-- Opening Marker --
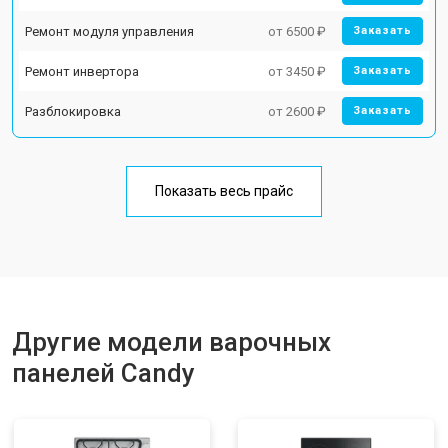
Ремонт модуля управления
от 6500 ₽
Заказать
Ремонт инвертора
от 3450 ₽
Заказать
Разблокировка
от 2600 ₽
Заказать
Показать весь прайс
Другие модели варочных
панелей Candy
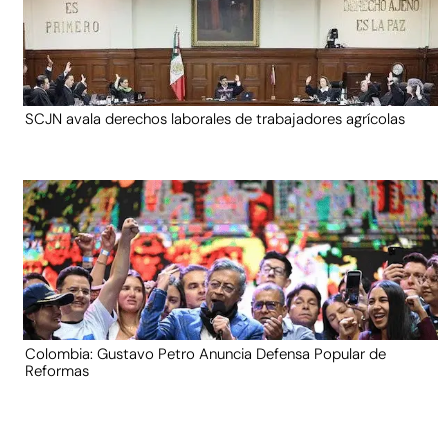
SCJN avala derechos laborales de trabajadores agrícolas
Colombia: Gustavo Petro Anuncia Defensa Popular de
Reformas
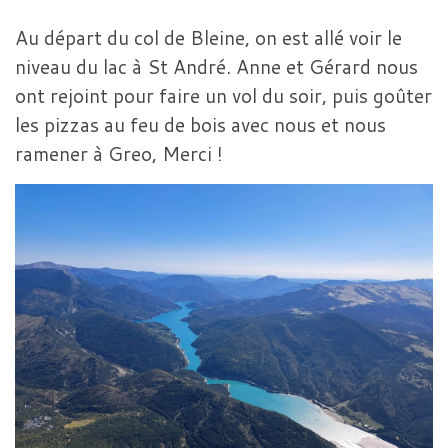
Au départ du col de Bleine, on est allé voir le
niveau du lac à St André. Anne et Gérard nous
ont rejoint pour faire un vol du soir, puis goûter
les pizzas au feu de bois avec nous et nous
ramener à Greo, Merci !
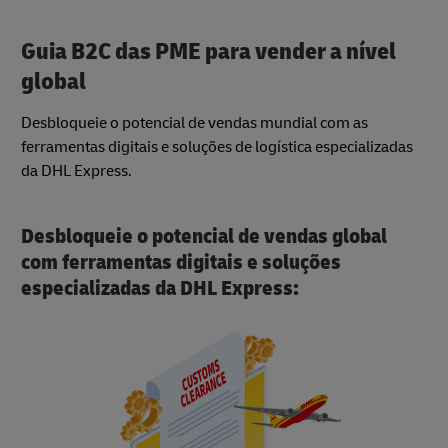
Guia B2C das PME para vender a nível
global
Desbloqueie o potencial de vendas mundial com as
ferramentas digitais e soluções de logística especializadas
da DHL Express.
Desbloqueie o potencial de vendas global
com ferramentas digitais e soluções
especializadas da DHL Express:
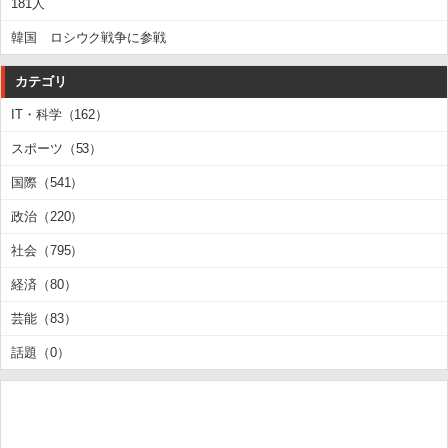
181人
韓国 ロシウク戦争に参戦
カテゴリ
IT・科学（162）
スポーツ（53）
国際（541）
政治（220）
社会（795）
経済（80）
芸能（83）
話題（0）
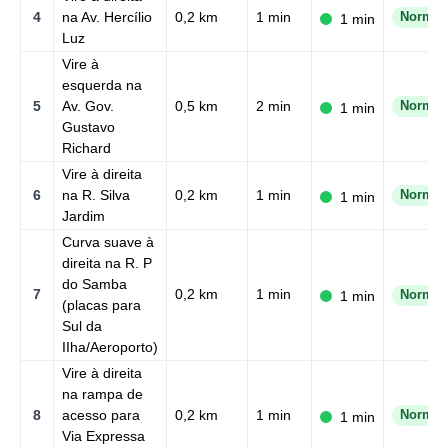
4
na Av. Hercílio
0,2 km
1 min
Normal
1 min
Luz
Vire à
esquerda na
5
Av. Gov.
0,5 km
2 min
Normal
1 min
Gustavo
Richard
Vire à direita
6
na R. Silva
0,2 km
1 min
Normal
1 min
Jardim
Curva suave à
direita na R. P
do Samba
7
0,2 km
1 min
1 min
Normal
(placas para
Sul da
IIha/Aeroporto)
Vire à direita
na rampa de
8
acesso para
0,2 km
1 min
Normal
1 min
Via Expressa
-- Closing Marker --
Write out every entry above exactly as it stands, minus the pictures.

Solution to the exercise:
Ремонт модуля управления
от 6500 ₽
Заказать
Ремонт инвертора
от 3450 ₽
Заказать
Разблокировка
от 2600 ₽
Заказать
Показать весь прайс
Другие модели варочных
панелей Candy
SCJN avala derechos laborales de trabajadores agrícolas
Colombia: Gustavo Petro Anuncia Defensa Popular de
Reformas
Au départ du col de Bleine, on est allé voir le
niveau du lac à St André. Anne et Gérard nous
ont rejoint pour faire un vol du soir, puis goûter
les pizzas au feu de bois avec nous et nous
ramener à Greo, Merci !
Guia B2C das PME para vender a nível
global
Desbloqueie o potencial de vendas mundial com as
ferramentas digitais e soluções de logística especializadas
da DHL Express.
Desbloqueie o potencial de vendas global
com ferramentas digitais e soluções
especializadas da DHL Express:
181人
韓国 ロシウク戦争に参戦
カテゴリ
IT・科学（162）
スポーツ（53）
国際（541）
政治（220）
社会（795）
経済（80）
芸能（83）
話題（0）
4
na Av. Hercílio
0,2 km
1 min
Normal
1 min
Luz
Vire à
esquerda na
5
Av. Gov.
0,5 km
2 min
Normal
1 min
Gustavo
Richard
Vire à direita
6
na R. Silva
0,2 km
1 min
Normal
1 min
Jardim
Curva suave à
direita na R. P
do Samba
7
0,2 km
1 min
1 min
Normal
(placas para
Sul da
IIha/Aeroporto)
Vire à direita
na rampa de
8
acesso para
0,2 km
1 min
Normal
1 min
Via Expressa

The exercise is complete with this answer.